Выбрать главу

По материалам следствия получается, что Бестужев взял на себя фактически всю вину за происшедшее: это он скрыл от Бирона мудрое высказывание Остермана и своим обманом подвигнул герцога к регентству. Такой была удобная Остерману версия следствия, так было нужно представить дело в начале 1741 года в выгодном для него свете. Между тем известно, что Бестужев был у Остермана не один, и его товарищи могли бы легко обнаружить перед герцогом обман коллеги.

Известно, что во время следствия в Шлиссельбургской крепости зимой 1740–1741 годов. Бестужев был напуган, ему грозили пытками, и он был вынужден, «очищая» Миниха и Остермана, брать всю вину на себя. Бирон в своих записках вспоминал, что ему дали очную ставку с Бестужевым, «самый вид которого уже возбуждал сожаление», и Бестужев тут же отказался от прежних показаний, в которых брал всю вину на себя, заявив: «Признаюсь торжественно, что я был подкуплен фельдмаршалом Минихом: он обещал мне свободу, но с условием — запутать герцога. Жестокость обращения и страх угроз вынудили меня к ложным обвинениям герцога» [99]. Действительно, чуть позже, когда в марте 1741 года Миних ушел в отставку и перестал влиять на следствие в нужном для него ключе, Бестужев отказался от большей части своих показаний против Бирона. Но при этом он понимал, что с уходом Миниха резко усилился Остерман, интересы которого в этом деле бывший кабинет-министр не мог не учитывать.

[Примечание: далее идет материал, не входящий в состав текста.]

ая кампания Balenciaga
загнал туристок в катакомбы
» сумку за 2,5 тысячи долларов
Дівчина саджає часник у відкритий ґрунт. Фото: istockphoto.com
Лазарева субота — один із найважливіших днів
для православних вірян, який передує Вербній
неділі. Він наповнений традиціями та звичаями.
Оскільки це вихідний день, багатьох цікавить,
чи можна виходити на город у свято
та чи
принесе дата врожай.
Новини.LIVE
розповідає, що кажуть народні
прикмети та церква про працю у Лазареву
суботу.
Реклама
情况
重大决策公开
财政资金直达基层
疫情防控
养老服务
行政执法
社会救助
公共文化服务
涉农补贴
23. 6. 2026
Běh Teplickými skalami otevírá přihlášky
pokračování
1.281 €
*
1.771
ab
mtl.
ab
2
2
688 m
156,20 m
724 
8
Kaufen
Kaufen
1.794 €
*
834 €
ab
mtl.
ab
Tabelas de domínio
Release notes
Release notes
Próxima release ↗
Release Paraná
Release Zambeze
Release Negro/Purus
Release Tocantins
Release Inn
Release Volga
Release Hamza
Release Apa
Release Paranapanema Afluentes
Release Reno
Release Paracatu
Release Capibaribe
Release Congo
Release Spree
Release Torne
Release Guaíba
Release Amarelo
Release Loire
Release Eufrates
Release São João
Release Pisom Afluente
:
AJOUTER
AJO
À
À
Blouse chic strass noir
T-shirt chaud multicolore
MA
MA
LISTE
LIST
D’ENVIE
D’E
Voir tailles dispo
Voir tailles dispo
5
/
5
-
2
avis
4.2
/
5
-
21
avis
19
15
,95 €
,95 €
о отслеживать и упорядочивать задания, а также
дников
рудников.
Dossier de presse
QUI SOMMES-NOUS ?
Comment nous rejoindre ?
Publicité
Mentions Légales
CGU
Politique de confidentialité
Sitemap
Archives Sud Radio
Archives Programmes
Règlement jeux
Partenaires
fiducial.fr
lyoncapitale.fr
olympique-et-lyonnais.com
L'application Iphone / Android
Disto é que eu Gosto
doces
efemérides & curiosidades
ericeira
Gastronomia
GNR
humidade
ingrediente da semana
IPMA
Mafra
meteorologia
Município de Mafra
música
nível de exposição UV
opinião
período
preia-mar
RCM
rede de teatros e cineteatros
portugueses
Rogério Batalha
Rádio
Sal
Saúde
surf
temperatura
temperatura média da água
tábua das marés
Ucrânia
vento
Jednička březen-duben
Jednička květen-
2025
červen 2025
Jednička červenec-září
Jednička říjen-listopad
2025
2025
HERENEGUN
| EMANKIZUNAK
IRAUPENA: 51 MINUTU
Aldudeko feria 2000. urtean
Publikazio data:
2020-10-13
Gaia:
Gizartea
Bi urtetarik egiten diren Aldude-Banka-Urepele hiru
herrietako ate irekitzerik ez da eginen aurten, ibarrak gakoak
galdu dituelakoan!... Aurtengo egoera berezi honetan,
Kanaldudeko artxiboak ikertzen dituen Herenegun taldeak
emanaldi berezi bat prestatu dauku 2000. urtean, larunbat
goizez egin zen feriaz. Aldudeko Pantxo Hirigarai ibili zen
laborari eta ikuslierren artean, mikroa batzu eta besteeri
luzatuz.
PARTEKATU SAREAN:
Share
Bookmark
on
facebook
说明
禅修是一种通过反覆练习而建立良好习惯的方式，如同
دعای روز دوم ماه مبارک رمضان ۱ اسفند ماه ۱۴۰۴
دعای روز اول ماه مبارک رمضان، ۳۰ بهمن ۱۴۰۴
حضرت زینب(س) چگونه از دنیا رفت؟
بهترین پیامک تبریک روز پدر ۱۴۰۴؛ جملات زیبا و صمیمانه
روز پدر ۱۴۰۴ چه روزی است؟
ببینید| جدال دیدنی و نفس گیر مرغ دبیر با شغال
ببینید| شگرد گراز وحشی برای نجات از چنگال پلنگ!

Но все попытки следователей снять с Остермана вину в причастности к «затейке Бирона» разбиваются о многочисленные факты его реальных действий в пользу герцога. Пребывание Остермана во дворце, куда он примчался на носилках на глазах всего дипломатического корпуса и где оставался несколько дней [100], несомненно, как и его участие в обсуждении всей ситуации с составлением завещания.

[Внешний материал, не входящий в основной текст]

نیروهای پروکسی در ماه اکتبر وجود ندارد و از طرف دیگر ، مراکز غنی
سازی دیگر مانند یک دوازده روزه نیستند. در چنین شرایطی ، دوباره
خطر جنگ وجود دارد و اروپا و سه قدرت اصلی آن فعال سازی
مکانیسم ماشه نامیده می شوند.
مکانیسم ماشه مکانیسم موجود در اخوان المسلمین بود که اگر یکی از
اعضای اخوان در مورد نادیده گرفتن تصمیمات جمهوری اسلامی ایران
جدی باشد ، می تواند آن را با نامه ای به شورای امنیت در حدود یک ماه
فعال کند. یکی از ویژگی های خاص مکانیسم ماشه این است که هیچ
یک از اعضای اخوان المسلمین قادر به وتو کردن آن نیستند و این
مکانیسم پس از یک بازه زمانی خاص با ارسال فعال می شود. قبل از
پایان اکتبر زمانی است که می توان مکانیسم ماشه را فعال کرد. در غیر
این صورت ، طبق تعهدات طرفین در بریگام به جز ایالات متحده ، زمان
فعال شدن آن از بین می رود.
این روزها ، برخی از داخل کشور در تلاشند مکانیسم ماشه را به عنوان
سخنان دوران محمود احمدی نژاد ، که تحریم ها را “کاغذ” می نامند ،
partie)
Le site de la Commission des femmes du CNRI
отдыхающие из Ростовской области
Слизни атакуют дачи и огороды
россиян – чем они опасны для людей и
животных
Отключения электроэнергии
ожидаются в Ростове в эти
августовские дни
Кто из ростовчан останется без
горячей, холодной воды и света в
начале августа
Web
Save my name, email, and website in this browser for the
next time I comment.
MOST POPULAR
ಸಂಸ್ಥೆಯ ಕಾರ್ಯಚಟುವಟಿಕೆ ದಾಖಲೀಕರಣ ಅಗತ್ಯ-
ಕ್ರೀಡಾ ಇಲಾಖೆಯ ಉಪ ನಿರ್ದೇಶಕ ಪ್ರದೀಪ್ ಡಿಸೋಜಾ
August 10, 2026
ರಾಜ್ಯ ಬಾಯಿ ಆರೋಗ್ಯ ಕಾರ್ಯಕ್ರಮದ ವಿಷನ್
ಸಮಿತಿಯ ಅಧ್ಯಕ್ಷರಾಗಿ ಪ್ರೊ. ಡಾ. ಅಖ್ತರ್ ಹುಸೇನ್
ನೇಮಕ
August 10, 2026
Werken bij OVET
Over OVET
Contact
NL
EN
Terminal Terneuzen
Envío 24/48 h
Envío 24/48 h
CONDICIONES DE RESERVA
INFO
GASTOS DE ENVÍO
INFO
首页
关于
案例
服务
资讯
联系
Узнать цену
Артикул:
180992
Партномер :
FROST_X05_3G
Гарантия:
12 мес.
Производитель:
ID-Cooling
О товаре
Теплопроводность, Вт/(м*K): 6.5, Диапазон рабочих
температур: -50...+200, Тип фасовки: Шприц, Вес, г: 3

Любопытно, что в донесении от 1 ноября 1740 года Финч сообщает, что регент и его клевреты праздновали победу и хвастались иностранным дипломатам, как все удачно и быстро у них получилось. При этом Бестужев рассказывал, что, добившись принципиального согласия Бирона стать регентом, он, вместе с другими сановниками, отправился за советом к Остерману, как им оформить соответствующую бумагу. Финч пишет: «Так как решительный шаг сделан не был, граф, как слышно, пожелал уклониться от выражения собственного мнения, он признал вопрос слишком важным, не подлежащим его суждению, как иностранцу». Заметим попутно, что первую часть высказывания Остермана — о том, что надо сначала хорошенько обдумать документ о регентстве, — мы как раз встречаем в приведенном выше отрывке из Краткого экстракта. После этого, как пишет Финч, «Бестужев (с которым отношения графа не из лучших) немедленно прервал графа, выразив удивление, как его сиятельство, прожив в России столько лет, занимая одну из важнейших государственных должностей, руководя почти один всеми делами, смотрит на себя как на иностранца; что его мнения никто не насилует, что его только спрашивают — каково оно; что — раз он не намерен высказаться — какая же польза от его присутствия при возникших совещаниях. Граф из этих слов вскоре понял, куда дело клониться, и… заявил, что его плохо поняли, что, по его мнению, регентство нельзя передать в лучшие руки, чем в руки герцога…» Рассказ Бестужева, переданный английским послом, кажется весьма правдоподобным. Известно, что точно так же вел себя Остерман в феврале 1730 года, когда верховники выбирали Анну Иоанновну в императрицы.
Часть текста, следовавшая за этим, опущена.